There is a large number of magnetic plates on every door. Every plate has one word written on it. The plates must be arranged into a sequence in such a way that every word begins with the same letter as the previous word ends. For example, the word ``acm'' can be followed by the word ``motorola''. Your task is to write a computer program that will read the list of words and determine whether it is possible to arrange all of the plates in a sequence (according to the given rule) and consequently to open the door. 

Input

The input consists of T test cases. The number of them (T) is given on the first line of the input file. Each test case begins with a line containing a single integer number Nthat indicates the number of plates (1 <= N <= 100000). Then exactly Nlines follow, each containing a single word. Each word contains at least two and at most 1000 lowercase characters, that means only letters 'a' through 'z' will appear in the word. The same word may appear several times in the list. 

Output

Your program has to determine whether it is possible to arrange all the plates in a sequence such that the first letter of each word is equal to the last letter of the previous word. All the plates from the list must be used, each exactly once. The words mentioned several times must be used that number of times. 

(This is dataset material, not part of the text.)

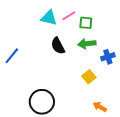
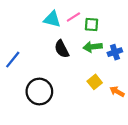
blue cross: (108, 57) -> (115, 52), moved
black circle: (42, 102) -> (39, 92), moved
orange arrow: (100, 107) -> (117, 92), moved

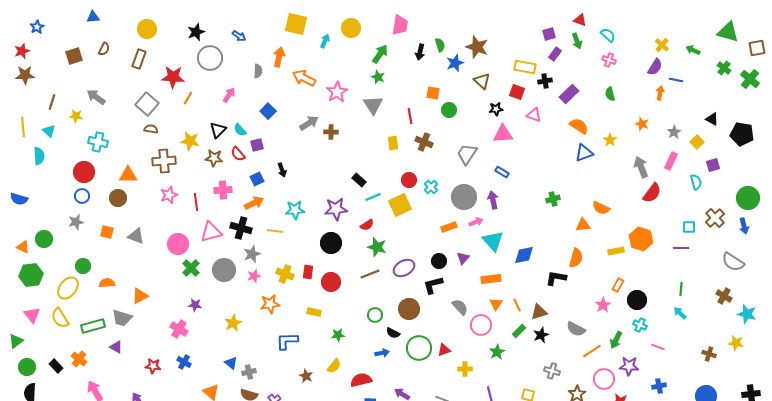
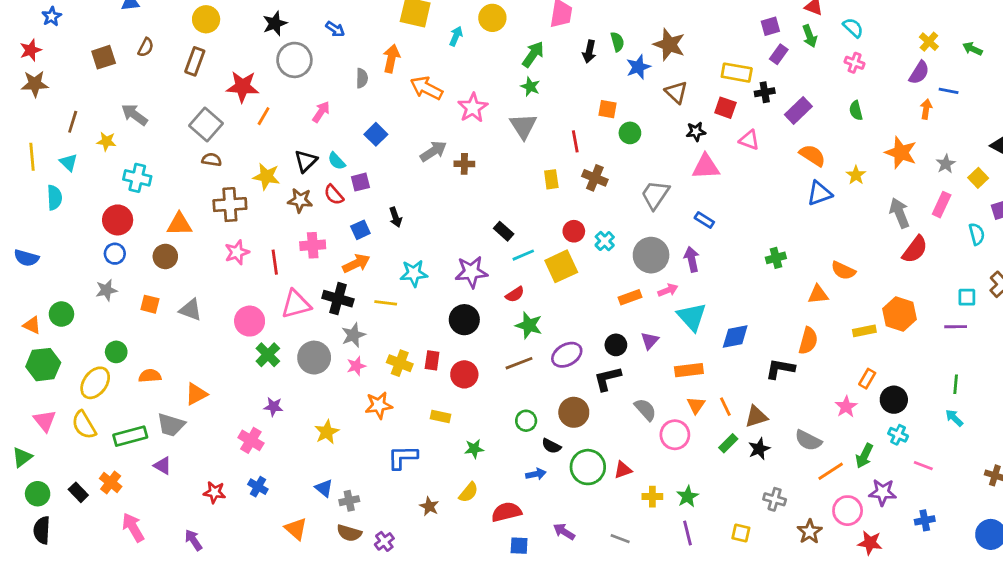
orange star: (642, 124) -> (901, 153), size x1.6
green star: (497, 352) -> (688, 497), moved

If there exists such an ordering of plates, your program should print the sentence "Ordering is possible.". Otherwise, output the sentence "The door cannot be opened.". 

Sample Input
3
2
acm
ibm
3
acm
malform
mouse
2
ok
ok
Sample Output
The door cannot be opened.
Ordering is possible.
The door cannot be opened.

大佬的题解:

这是一道欧拉回路的简单题目,对于初学者的理解很有帮助,所以把它分享一下。这是一个有向图。

这道题大意可抽象为把26个字母个字母看做点(所以这里我们需要把字母与点进行转化),然后把一些点联通到一起,判断最后可不可以组成线或者环。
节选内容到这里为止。